Au contraire, ce qui caractérise les actes normatifs est le fait qu'ils sont généraux et abstraits. Un acte est général lorsqu'il s'applique à un nombre indéterminé de personnes. Il est abstrait lorsqu'il se rapporte à un nombre indéterminé de situations ou, en d'autres termes, lorsque le nombre de ses cas d'application peut varier durant la période de sa validité (AUER/HOTTELIER/MALINVERNI, Droit constitutionnel suisse, vol. I, 2e éd. 2006, n° 1733 s.).

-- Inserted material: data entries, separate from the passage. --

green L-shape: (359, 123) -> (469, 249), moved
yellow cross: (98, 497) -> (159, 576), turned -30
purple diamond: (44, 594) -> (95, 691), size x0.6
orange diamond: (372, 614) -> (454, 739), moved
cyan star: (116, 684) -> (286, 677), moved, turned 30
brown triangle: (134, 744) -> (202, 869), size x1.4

BGE 135 II 328 (331) BGE 135 II 328 (332)Il existe toutefois des actes qui se situent entre la norme et la décision, et dont la nature juridique précise doit être déterminée de cas en cas. Il en va ainsi du plan d'affectation (ATF 121 II 317 consid. 12c p. 346). Selon la jurisprudence du Tribunal fédéral, un plan d'affectation peut être assimilé matériellement à une décision lorsqu'il contient des mesures suffisamment détaillées pouvant préjuger d'une procédure d'autorisation subséquente (arrêts 1C_153/2007 du 6 décembre 2007 consid. 1.3; 1A.44/1991 du 19 novembre 1992 consid. 1a, non publié in ATF 118 Ib 485; cf. ATF 132 II 209 consid. 2.2.2 p. 214; ATF 129 I 337 consid. 1.1 p. 339; ATF 123 II 231 consid. 2 p. 234; ATF 121 II 72 consid. 1b p. 75 et les arrêts cités). Ainsi, un plan d'affectation spécial réglant la protection des marais et des sites marécageux d'une beauté particulière et d'importance nationale a été qualifié matériellement de décision, au sens de l'art. 5 PA, fondée sur le droit fédéral de la protection de la nature et du paysage (ATF 124 II 19 consid. 1a, in DEP 1998 p. 31; cf. ZBl 97/1996 p. 122 consid. 1a p. 124 et les références citées).

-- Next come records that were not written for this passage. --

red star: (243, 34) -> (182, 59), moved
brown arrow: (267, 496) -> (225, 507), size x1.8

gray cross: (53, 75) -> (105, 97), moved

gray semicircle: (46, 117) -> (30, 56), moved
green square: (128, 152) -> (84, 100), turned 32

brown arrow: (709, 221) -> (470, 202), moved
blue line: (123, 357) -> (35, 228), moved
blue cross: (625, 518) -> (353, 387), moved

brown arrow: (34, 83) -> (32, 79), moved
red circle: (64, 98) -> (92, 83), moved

2.2 En l'occurrence, l'ordonnance du 27 novembre 2007 règle "la situation des chalets de vacances construits sur le domaine public ou privé de l'Etat au bord du lac de Neuchâtel" (art. 1). L'article 3 de ladite ordonnance prévoit que les autorisations, accordées à bien plaire, en vue de l'utilisation du domaine public et privé de l'Etat pour des chalets de vacances dans les périmètres des réserves naturelles du plan d'affectation cantonal prennent fin le 31 décembre 2008, à moins qu'un "contrat nature" soit conclu. L'article 6 définit le "contrat nature" comme étant un contrat de droit administratif entre l'Etat propriétaire du fonds et un propriétaire de chalet qui règle les droits et les obligations des propriétaires qui veulent maintenir leurs chalets de vacances au-delà du 31 décembre 2008 (al. 1 et 2). Les articles 6 à 10 de l'ordonnance du 27 novembre 2007 fixent l'objet du contrat, les principes, la durée et la résiliation, le contrôle et l'exécution des mesures. Il en ressort que la surface mise à disposition du propriétaire est louée, que l'utilisation des constructions et des surfaces extérieures est soumise à des restrictions, que les aménagements existants doivent être régularisés voire supprimés s'ils sont contraires aux buts de protection, que les travaux aux chalets se limitent aux travaux d'entretien, que les contrats conclus pour cinq ans sont renouvelables et que les bâtiments faisant l'objet du contrat peuvent être transmis aux descendants en ligne directe du bénéficiaire, son conjoint ou son partenaire enregistré.BGE 135 II 328 (332)
BGE 135 II 328 (333)L'ordonnance du 27 novembre 2007 règle donc les droits et les obligations des propriétaires de chalets de vacances sur le territoire des communes de Font, de Forel et de Delley-Portalban de façon concrète, impérative et contraignante, sans laisser de marge de manoeuvre aux intéressés soumis à l'obligation de conclure ledit contrat sous peine de devoir démolir leurs chalets. Par conséquent, les "contrats nature" subséquents ne devront plus que préciser les noms des propriétaires et la désignation du chalet de vacances, qui sont par ailleurs connus. De plus, les chalets ont été localisés et cadastrés: leur nombre est strictement limité aux constructions existantes, toute nouvelle édification étant expressément exclue. L'ordonnance ne s'applique dès lors pas à un nombre indéterminé de situations. Le cercle des propriétaires est également défini et connu de l'Etat.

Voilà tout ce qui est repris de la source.